Seventy-nine participants reported at least some degree of success in this gender-shifting exercise. Both men and women managed to alter their physical characteristics at roughly equivalent rates. Several male volunteers described the sensation of walking in an altered physical frame, including the feeling of a different center of gravity. Female participants similarly reported changes in their muscular structure and walking strides.

One female volunteer successfully triggered both a physical and psychological shift. She relayed her experience to the researchers, noting, “While walking around the apartment, I began to imagine myself as a man. Almost immediately, my back became wider, my gait became masculine, and I felt more confident inside, as if I was no longer afraid of anything.”

Despite the high rate of partial success, the researchers observed a high level of mental resistance during this specific task. While the wolf transformation felt natural or exciting to many volunteers, the gender shift often provoked internal discomfort. Many participants found it difficult to complete the physical transformation entirely, frequently getting stuck in partial states of change. The research team suspects that strict social conditioning around gender roles creates a mental barrier that is hard to bypass, even in the fluid environment of a lucid dream.

The researchers note that the brain maintains a constant mental map of the physical body, known as a body schema. This mental imagery is what allows amputees to sometimes experience phantom limb sensations while awake or asleep. In the context of a lucid dream, the body schema becomes highly malleable. The experiment demonstrates that dreamers can forcibly update this mental map to include non-human appendages like tails or animal ears.

The study relates to psychological concepts proposed by the psychoanalyst Carl Jung. He suggested that all humans share a collective unconscious mind populated by universal symbols. Jung proposed that every person possesses an innate, subconscious representation of the opposite sex within their own mind. The varying degrees of success in the gender transformation experiment might reflect how comfortably a person connects with this hidden side of their inner identity.

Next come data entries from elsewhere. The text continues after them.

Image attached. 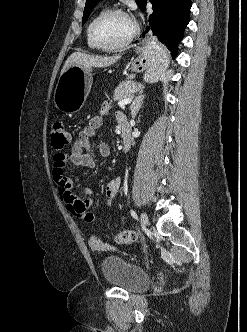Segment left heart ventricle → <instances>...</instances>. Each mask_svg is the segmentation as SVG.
Wrapping results in <instances>:
<instances>
[{"label": "left heart ventricle", "mask_w": 247, "mask_h": 332, "mask_svg": "<svg viewBox=\"0 0 247 332\" xmlns=\"http://www.w3.org/2000/svg\"><path fill=\"white\" fill-rule=\"evenodd\" d=\"M133 30L132 20L115 14L102 20L96 29L98 38L105 44L115 45L124 41Z\"/></svg>", "instance_id": "left-heart-ventricle-1"}]
</instances>
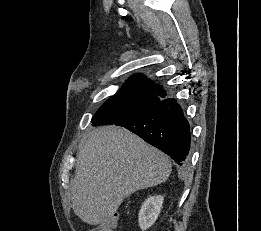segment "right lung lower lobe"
<instances>
[{"mask_svg": "<svg viewBox=\"0 0 261 231\" xmlns=\"http://www.w3.org/2000/svg\"><path fill=\"white\" fill-rule=\"evenodd\" d=\"M137 134L149 144L185 166L190 149V127L174 98L161 100L144 112L115 123Z\"/></svg>", "mask_w": 261, "mask_h": 231, "instance_id": "1", "label": "right lung lower lobe"}]
</instances>
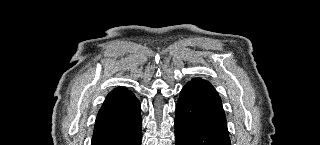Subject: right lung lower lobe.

Similarly, the ability to adopt a wild, animalistic mindset may tap into ancient evolutionary traits buried deep in the human brain. The researchers reference theories positing that memories of early evolutionary stages might remain accessible beneath our waking awareness. While this idea remains highly theoretical, the vividness of the volunteers’ experiences provides a fascinating angle for exploring how consciousness develops.

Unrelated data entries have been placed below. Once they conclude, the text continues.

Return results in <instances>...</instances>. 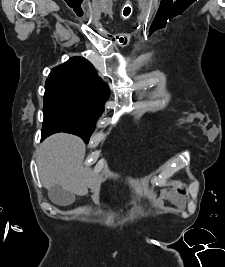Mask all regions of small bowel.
<instances>
[{
	"mask_svg": "<svg viewBox=\"0 0 225 267\" xmlns=\"http://www.w3.org/2000/svg\"><path fill=\"white\" fill-rule=\"evenodd\" d=\"M166 200L171 201L178 208H182L185 205V196L182 194L171 193L164 196L159 204H163Z\"/></svg>",
	"mask_w": 225,
	"mask_h": 267,
	"instance_id": "c3829d8e",
	"label": "small bowel"
}]
</instances>
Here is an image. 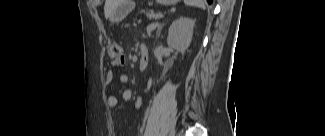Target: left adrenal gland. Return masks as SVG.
<instances>
[{
  "mask_svg": "<svg viewBox=\"0 0 325 136\" xmlns=\"http://www.w3.org/2000/svg\"><path fill=\"white\" fill-rule=\"evenodd\" d=\"M162 26H163V24H161V25L158 26V28H157V36L160 35V31L162 29Z\"/></svg>",
  "mask_w": 325,
  "mask_h": 136,
  "instance_id": "a2214340",
  "label": "left adrenal gland"
}]
</instances>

The study includes a few obvious limitations. The exploratory data relies entirely on the subjective reporting of the participants after they woke up. Assessing internal dream experiences objectively remains a huge hurdle in sleep research. Additionally, the participants were individuals who actively sought out a lucid dreaming experiment. This self-selection means they might be more predisposed to these types of intense experiences than the general population.

Going forward, Drøm and her colleagues recommend conducting broader studies on how conscious awareness functions organically. They suggest that lucid dreaming could eventually serve as a therapeutic tool for the wider public. By allowing individuals to confront fears or step outside their everyday physical identities, dream transformations might help people process psychological blocks. Until then, these early experiments outline just how adaptable the human mind can be when the physical rules of waking life no longer apply.

The study, “Dream-body transformation in lucid dreaming: Revealing the plasticity potential of the subconscious “self-image”,” was authored by Elena Drøm, A. Nav Popenko, Michael Raduga, Zh. Zhunusuva, and Andrey Shashkov.